### WORK REQUIRED
Restate the listing below word for word. No picture belongs in the result.
....................
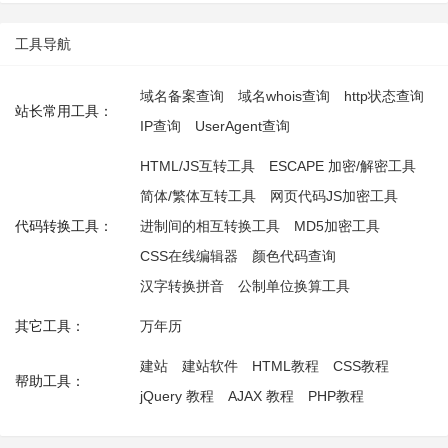
工具导航
域名备案查询
域名whois查询
http状态查询
站长常用工具：
IP查询
UserAgent查询
HTML/JS互转工具
ESCAPE 加密/解密工具
简体/繁体互转工具
网页代码JS加密工具
代码转换工具：
进制间的相互转换工具
MD5加密工具
CSS在线编辑器
颜色代码查询
汉字转换拼音
公制单位换算工具
其它工具：
万年历
建站
建站软件
HTML教程
CSS教程
帮助工具：
jQuery 教程
AJAX 教程
PHP教程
....................
### ANSWER
工具导航
域名备案查询
域名whois查询
http状态查询
站长常用工具：
IP查询
UserAgent查询
HTML/JS互转工具
ESCAPE 加密/解密工具
简体/繁体互转工具
网页代码JS加密工具
代码转换工具：
进制间的相互转换工具
MD5加密工具
CSS在线编辑器
颜色代码查询
汉字转换拼音
公制单位换算工具
其它工具：
万年历
建站
建站软件
HTML教程
CSS教程
帮助工具：
jQuery 教程
AJAX 教程
PHP教程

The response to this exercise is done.